For those already afflicted by obesity, however, behavioral adjustments alone may not cut it. In a study recently published in the New England Journal of Medicine, patients with obesity were given "lifestyle coaches" to help them lose weight. The result? After working closely with their coaches for two years, patients lost on average five percent of their body weight. But there were no significant changes in blood pressure, blood sugar levels, or cholesterol levels to suggest a change in the risk of obesity-related disease or death. The patients may have looked a few pounds lighter, but they didn't appear much healthier.
ETRM met FDA in May
2013 and showed them their 12th month data. ETRM asked if data was strong enough for approval. ETRM encouraged ETRM to file PMA which they did in June 2013 and was quickly accepted by FDA for review. FDA came back in September 2013 wanting additional information with relating mainly to training of personnel on device and ensuring its function. This sounded alot like we are going to approve and just to make sure sales staff has competence. FDA requested that ETRM give them 18th month data which would beef up the clinical results showing long term benefits, which it did. FDA now working to schedule Fed panel of Doctors in 1st quarter 2014. The FDA guidelines stipulate that they will approve a device or pill in the obesity market if the safety and benefit outweigh risks, which it does here 24.5% EWL, statistical significance over placebo and hypertension and diebetic benefits.
ETRM will expand the VBLOC device to the diebetic and hypertension market which is absolutely HUGE and which is a big step ahead of obesity pills which have no such benefit.
In numbers, we are talking about $ 1 billion per year in revenue from obesity, with miniscule market share and, surely another $ 1 billion for diebetic and hypertension market.
Insurance companies will flock to this VBLOC device which will become standard since it will bring down insurance costs and the $ 147 billion in Obamacare per year costs to treat FAT people.
Top again, I asked oozhe22 to give me his name and phone number plus the names and phones of places he worked, his schooling records, his disclosure as to whether he worked or not at ETRM and sworn affidavit he is not a PAID BASHER. To date all I got was blah blah blah....so there you have it, he is totally baloney. Careful as he tries to steal your shares.
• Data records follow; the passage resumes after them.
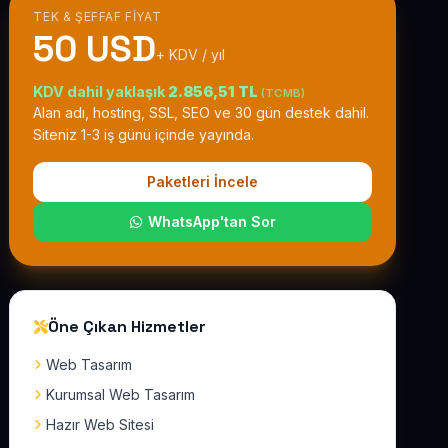
TEK & ŞEFFAF FIYAT
50 USD
+ KDV / yıl
KDV dahil yaklaşık
2.856,51 TL
(TCMB)
Alan adı, hosting, SSL, SEO ve 30 gün destek dahil.
Siteniz 1-3 iş günü içinde yayında.
Paketleri İncele
WhatsApp'tan Sor
Öne Çıkan Hizmetler
Web Tasarım
Kurumsal Web Tasarım
Hazır Web Sitesi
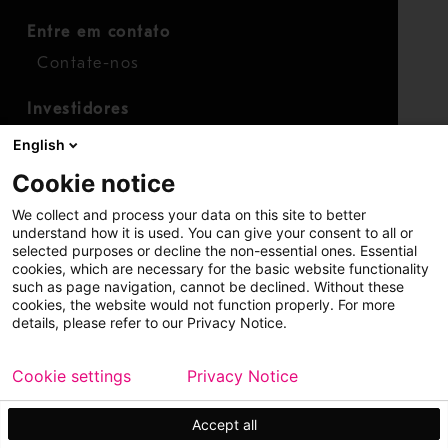
Entre em contato
Contate-nos
Investidores
Calendário para investidores
English
Finanças
Cookie notice
Ações
We collect and process your data on this site to better
understand how it is used. You can give your consent to all or
selected purposes or decline the non-essential ones. Essential
cookies, which are necessary for the basic website functionality
such as page navigation, cannot be declined. Without these
cookies, the website would not function properly. For more
details, please refer to our Privacy Notice.
Copyright © 2026 Metso
Mapa do site
Cookie settings
Privacy Notice
Aviso legal
Política de privacidade
Marcas registradas
Accept all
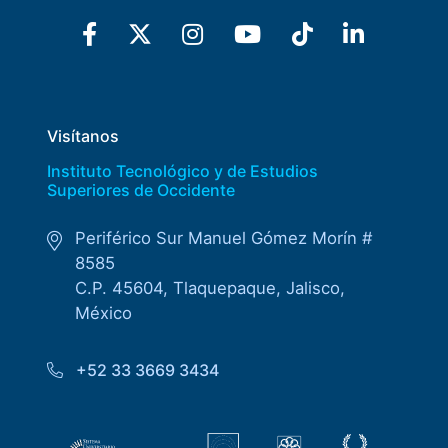
Visítanos
Instituto Tecnológico y de Estudios
Superiores de Occidente
Periférico Sur Manuel Gómez Morín #
8585
C.P. 45604, Tlaquepaque, Jalisco,
México
+52 33 3669 3434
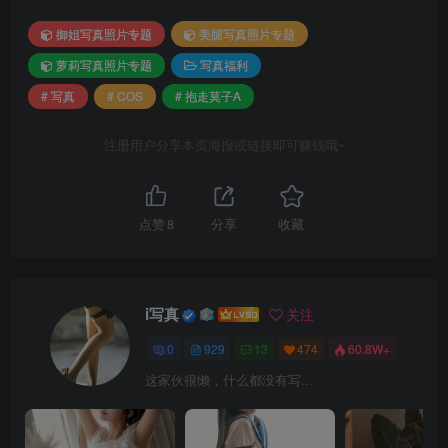
御姐写真照片专题
美腿写真照片专题
萝莉写真照片专题
写真福利
# 写真
# COS
# 抱走莫子A
注册用户分享本页海报或链接即可赚钱哦~
点赞
8
分享
收藏
i写真
关注
0
929
13
474
60.8W+
这家伙很懒，什么都没有写...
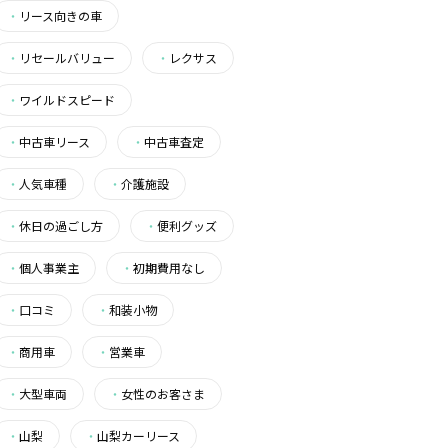
・
リース向きの車
・
リセールバリュー
・
レクサス
・
ワイルドスピード
・
中古車リース
・
中古車査定
・
人気車種
・
介護施設
・
休日の過ごし方
・
便利グッズ
・
個人事業主
・
初期費用なし
・
口コミ
・
和装小物
・
商用車
・
営業車
・
大型車両
・
女性のお客さま
・
山梨
・
山梨カーリース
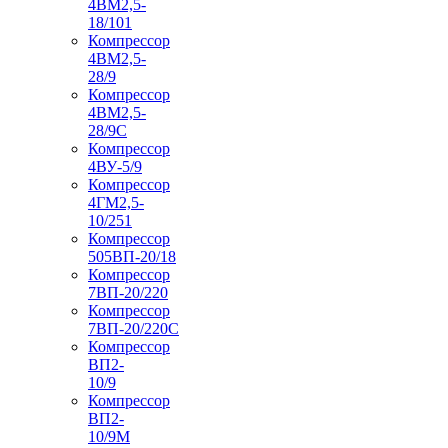
4ВМ2,5-
18/101
Компрессор
4ВМ2,5-
28/9
Компрессор
4ВМ2,5-
28/9С
Компрессор
4ВУ-5/9
Компрессор
4ГМ2,5-
10/251
Компрессор
505ВП-20/18
Компрессор
7ВП-20/220
Компрессор
7ВП-20/220С
Компрессор
ВП2-
10/9
Компрессор
ВП2-
10/9М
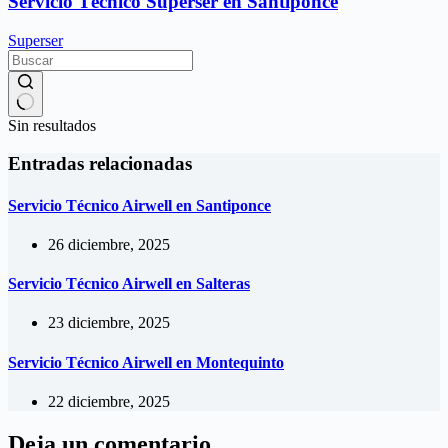
Servicio Técnico Superser en Santiponce
Superser
Sin resultados
Entradas relacionadas
Servicio Técnico Airwell en Santiponce
26 diciembre, 2025
Servicio Técnico Airwell en Salteras
23 diciembre, 2025
Servicio Técnico Airwell en Montequinto
22 diciembre, 2025
Deja un comentario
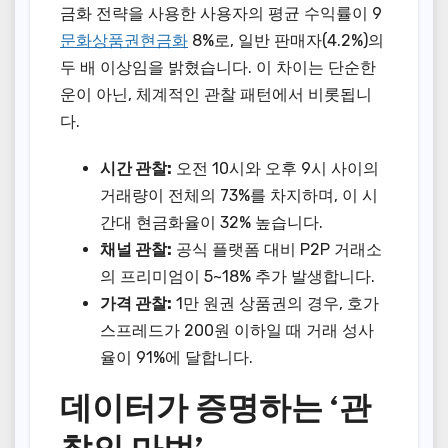
금화 전략을 사용한 사용자의 평균 수익률이 9
문화상품권현금화
8%로, 일반 판매자(4.2%)의
두 배 이상임을 밝혔습니다. 이 차이는 단순한
운이 아닌, 체계적인 관찰 패턴에서 비롯됩니
다.
시간 관찰:
오전 10시와 오후 9시 사이의
거래량이 전체의 73%를 차지하며, 이 시
간대 현금화율이 32% 높습니다.
채널 관찰:
공식 플랫폼 대비 P2P 거래소
의 프리미엄이 5~18% 추가 발생합니다.
가격 관찰:
1만 원권 상품권의 경우, 호가
스프레드가 200원 이하일 때 거래 성사
율이 91%에 달합니다.
데이터가 증명하는 ‘관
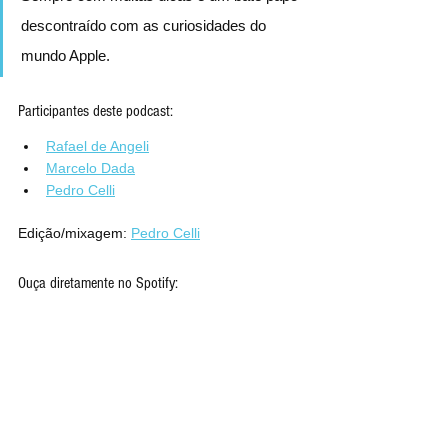
descontraído com as curiosidades do 
mundo Apple.
Participantes deste podcast:
Rafael de Angeli
Marcelo Dada
Pedro Celli
Edição/mixagem: 
Pedro Celli
Ouça diretamente no Spotify:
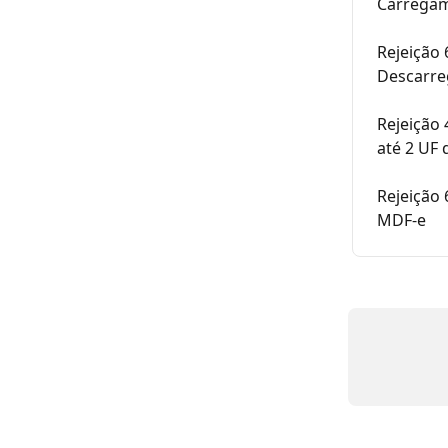
Carregam
Rejeição 
Descarre
Rejeição 
até 2 UF
Rejeição
MDF-e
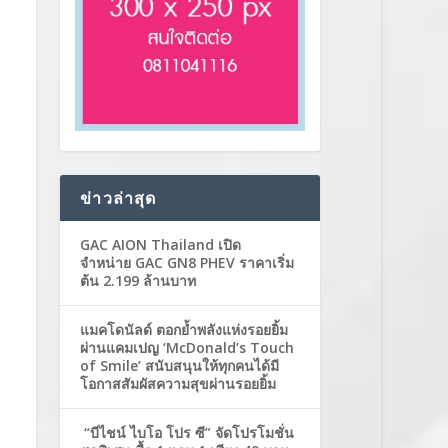
ข่าวล่าสุด
GAC AION Thailand เปิด
จำหน่าย GAC GN8 PHEV ราคาเริ่ม
ต้น 2.199 ล้านบาท
แมคโดนัลด์ ตอกย้ำพลังแห่งรอยยิ้ม
ผ่านแคมเปญ ‘McDonald’s Touch
of Smile’ สนับสนุนให้ทุกคนได้มี
โอกาสสัมผัสความสุขผ่านรอยยิ้ม
“บีไชน์ ไบโอ โปร ซี” จัดโปรโมชั่น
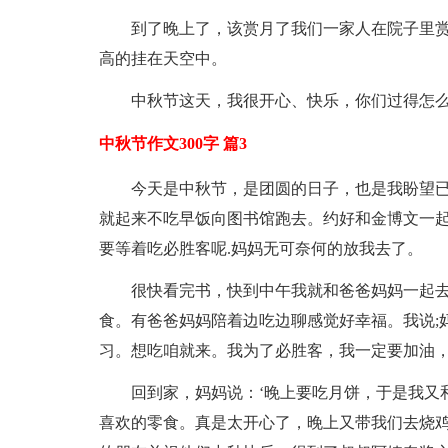
到了晚上了，该赏月了我们一家人在院子里
高的挂在天空中。
中秋节这天，我很开心、快乐，你们过得怎
中秋节作文300字 篇3
今天是中秋节，是团圆的日子，也是我盼望
就起来不吃早饭向图书馆跑去。约好和金博文一起
要等着吃必胜客呢.妈妈无可奈何的放我去了。
很快看完书，快到中午我就和爸爸妈妈一起去
食。有爸爸妈妈陪着边吃边聊感觉好幸福。我说;
习。想吃咱就来。我为了必胜客，我一定要加油
回到家，妈妈说：‘晚上要吃月饼，于是我又
喜欢的零食。真是太开心了，晚上又带我们去烧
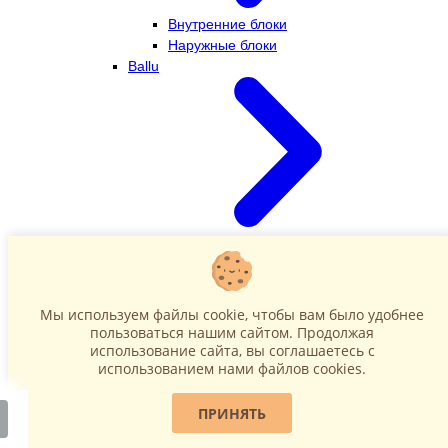
Внутренние блоки
Наружные блоки
Ballu
Внутренние блоки
Наружные блоки
Dahatsu
Мы используем файлы cookie, чтобы вам было удобнее
пользоваться нашим сайтом. Продолжая
использование сайта, вы соглашаетесь c
использованием нами файлов cookies.
ПРИНЯТЬ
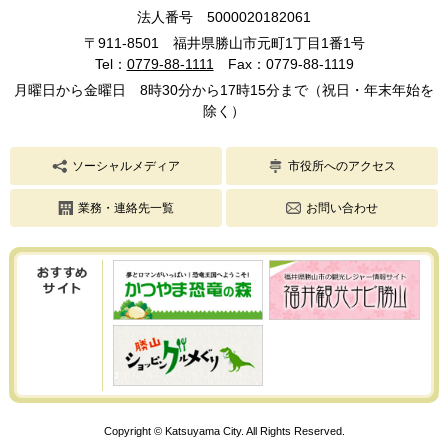
法人番号 5000020182061
〒911-8501 福井県勝山市元町1丁目1番1号
Tel：
0779-88-1111
Fax：0779-88-1119
月曜日から金曜日 8時30分から17時15分まで（祝日・年末年始を
除く）
ソーシャルメディア
市役所へのアクセス
業務・連絡先一覧
お問い合わせ
Copyright © Katsuyama City. All Rights Reserved.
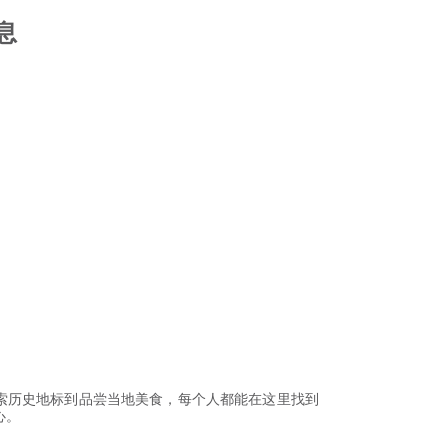
信息
索历史地标到品尝当地美食，每个人都能在这里找到
心。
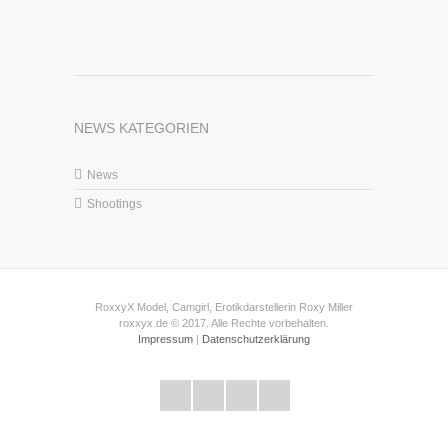
NEWS KATEGORIEN
News
Shootings
RoxxyX Model, Camgirl, Erotikdarstellerin Roxy Miller
roxxyx.de © 2017. Alle Rechte vorbehalten.
Impressum
|
Datenschutzerklärung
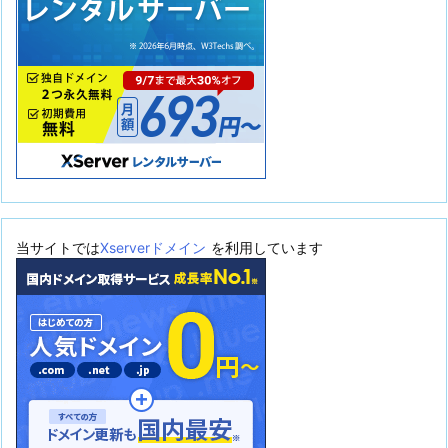
当サイトでは
Xserverドメイン
を利用しています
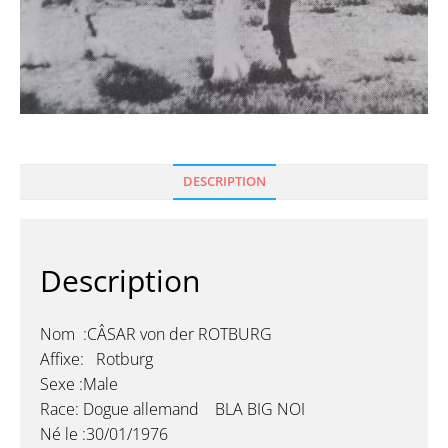
DESCRIPTION
Description
Nom :CÂSAR von der ROTBURG
Affixe: Rotburg
Sexe :Male
Race: Dogue allemand BLA BIG NOI
Né le :30/01/1976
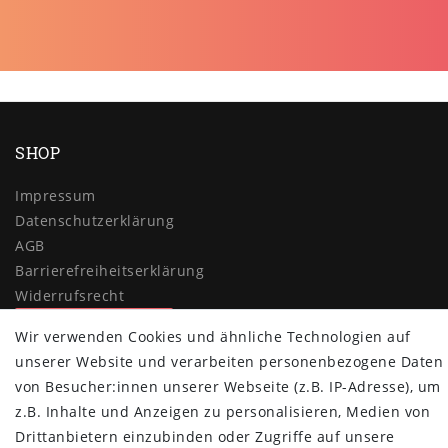
SHOP
Impressum
Daten­schutz­erklärung
AGB
Barrierefreiheitserklärung
Widerrufs­recht
Vertrag widerrufen
Wir verwenden Cookies und ähnliche Technologien auf
unserer Website und verarbeiten personenbezogene Daten
MYPOPUPCLUB
von Besucher:innen unserer Webseite (z.B. IP-Adresse), um
Über uns
z.B. Inhalte und Anzeigen zu personalisieren, Medien von
Retoure
Drittanbietern einzubinden oder Zugriffe auf unsere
See how you are a COWARD, me too I am make a list and refer you to a website. I want your name, phone number, names of institutions you worked at with phone number, a copy of your resume showing your history, a photo of your drivers permit, a copy of your schooling records, a disclosure as to whether you worked or ever invested in ETRM, a sworn affidavit that you are not a PAID BASHER, etc...
I will give all of this to my lawyer who will check you out plus your allegations.